**How to complete this task:**
The text of every record, exactly as given and with no pictures, should be your output.
------ Source material ------
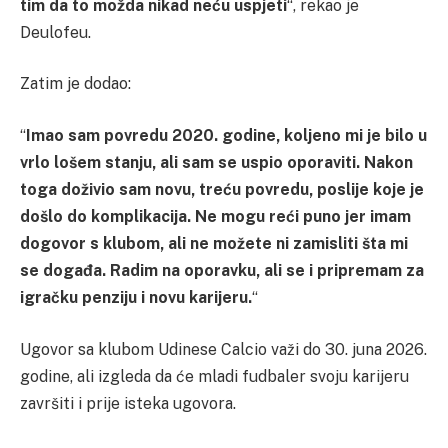
tim da to možda nikad neću uspjeti
“, rekao je
Deulofeu.
Zatim je dodao:
“
Imao sam povredu 2020. godine, koljeno mi je bilo u
vrlo lošem stanju, ali sam se uspio oporaviti. Nakon
toga doživio sam novu, treću povredu, poslije koje je
došlo do komplikacija. Ne mogu reći puno jer imam
dogovor s klubom, ali ne možete ni zamisliti šta mi
se događa. Radim na oporavku, ali se i pripremam za
igračku penziju i novu karijeru.
“
Ugovor sa klubom Udinese Calcio važi do 30. juna 2026.
godine, ali izgleda da će mladi fudbaler svoju karijeru
završiti i prije isteka ugovora.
------
**Reply:**
tim da to možda nikad neću uspjeti
“, rekao je
Deulofeu.
Zatim je dodao:
“
Imao sam povredu 2020. godine, koljeno mi je bilo u
vrlo lošem stanju, ali sam se uspio oporaviti. Nakon
toga doživio sam novu, treću povredu, poslije koje je
došlo do komplikacija. Ne mogu reći puno jer imam
dogovor s klubom, ali ne možete ni zamisliti šta mi
se događa. Radim na oporavku, ali se i pripremam za
igračku penziju i novu karijeru.
“
Ugovor sa klubom Udinese Calcio važi do 30. juna 2026.
godine, ali izgleda da će mladi fudbaler svoju karijeru
završiti i prije isteka ugovora.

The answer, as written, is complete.